Stress is not good for weight loss... bleh.

  • So I've had a pretty stressful week; my great aunt passed away on Wednesday and then yesterday (Sunday), I broke up with my boyfriend. Put that together with funeral food and lots of stupid temptations and a St. Patrick's Day party and the result comes out with no results on the scale (or my inches).

    I'm not a stress eater, but I do find myself putting my weight loss goals to the side whenever I'm having a bad day. The stress doesn't cause me to eat, but it makes me kind of apathetic to where I don't care about too much of anything. I even found myself hunting down a pack of cigarettes -- which is something I know I don't do unless I'm REALLY stressed out. Ugh. How do y'all cope with stress while you're in this thing?
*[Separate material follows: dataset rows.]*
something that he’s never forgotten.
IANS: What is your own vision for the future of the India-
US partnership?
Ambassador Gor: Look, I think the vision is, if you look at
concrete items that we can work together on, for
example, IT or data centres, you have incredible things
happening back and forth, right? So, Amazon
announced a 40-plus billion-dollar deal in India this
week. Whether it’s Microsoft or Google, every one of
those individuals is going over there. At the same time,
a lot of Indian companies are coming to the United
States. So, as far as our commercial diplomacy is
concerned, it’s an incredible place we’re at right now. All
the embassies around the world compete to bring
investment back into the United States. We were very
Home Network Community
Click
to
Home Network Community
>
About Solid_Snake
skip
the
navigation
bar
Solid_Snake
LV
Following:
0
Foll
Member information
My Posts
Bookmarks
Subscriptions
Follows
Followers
    I've also found that my inches haven't changed in weeks, although with the exception of today, I have gone down 3lbs. What could cause the weight to go down but the inches to not do anything?
  • I'm sorry to hear of your great aunt's passing.
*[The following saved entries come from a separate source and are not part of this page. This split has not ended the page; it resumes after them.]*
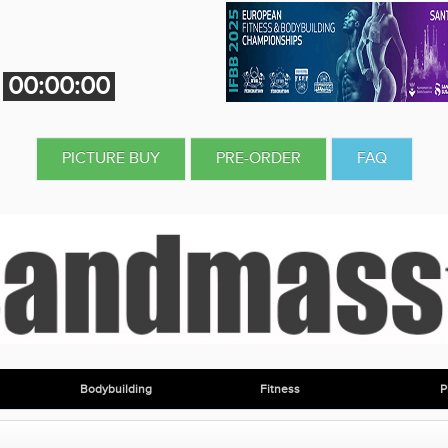
00:00:00
PICTURE BUY
PRE-ORDER
FAQ
Bodybuilding
Fitness
P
    Stress? I try to minimize my responsibilities. That includes getting frozen meals or take out so I don't have to cook. I also try to get more sleep. I do things I like -- garden, read, etc -- to give my mind a break.
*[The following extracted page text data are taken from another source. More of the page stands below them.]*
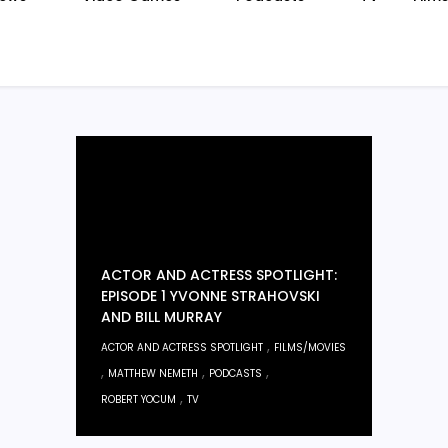
ACTOR AND ACTRESS SPOTLIGHT:
EPISODE 1 YVONNE STRAHOVSKI
AND BILL MURRAY
,
ACTOR AND ACTRESS SPOTLIGHT
FILMS/MOVIES
,
,
,
MATTHEW NEMETH
PODCASTS
,
ROBERT YOCUM
TV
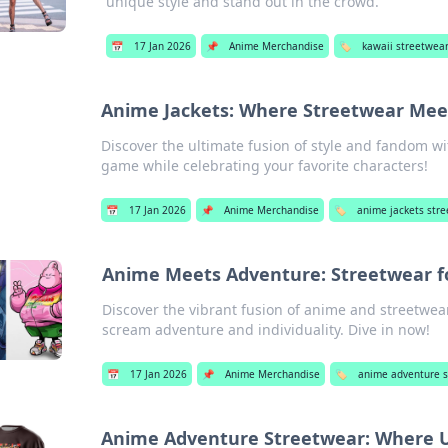
unique style and stand out in the crowd.
📅
17 Jan 2026
📌
Anime Merchandise
🏷️
kawaii streetwear
Anime Jackets: Where Streetwear Meet
Discover the ultimate fusion of style and fandom wi
game while celebrating your favorite characters!
📅
17 Jan 2026
📌
Anime Merchandise
🏷️
anime jackets str
Anime Meets Adventure: Streetwear fo
Discover the vibrant fusion of anime and streetwear
scream adventure and individuality. Dive in now!
📅
17 Jan 2026
📌
Anime Merchandise
🏷️
anime adventure s
Anime Adventure Streetwear: Where U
    Then I try to be logical about the thing bothering me.

    1) Is it a logical worry/stress thing?

    2) Is it something in my control or not?

    3) How can I change this in future? (Ex: not overschedule myself, not take on more projects when my plate is full, etc.)

    A.
  • I'm so sorry about your loss. It's never easy to lose someone we love.

    I just went through an incredibly stressful time as well. I basically quit eating for like three days. My weight never moves when I don't eat, so I was at a standstill.

    For me, I had to just stick to eating when I could take it, and only eating bland foods because I didn't want to consume anything with any flavor.

    At less stressful times, I tend to eat more. For that, I have to talk myself through it or try to distract myself. It's not easy when all i want is to feel better. I have to remind myself that eating will NOT make me feel good - I'll gain weight and that'll take longer to undo.

    Maybe talk to a friend and just vent a little? Support can help.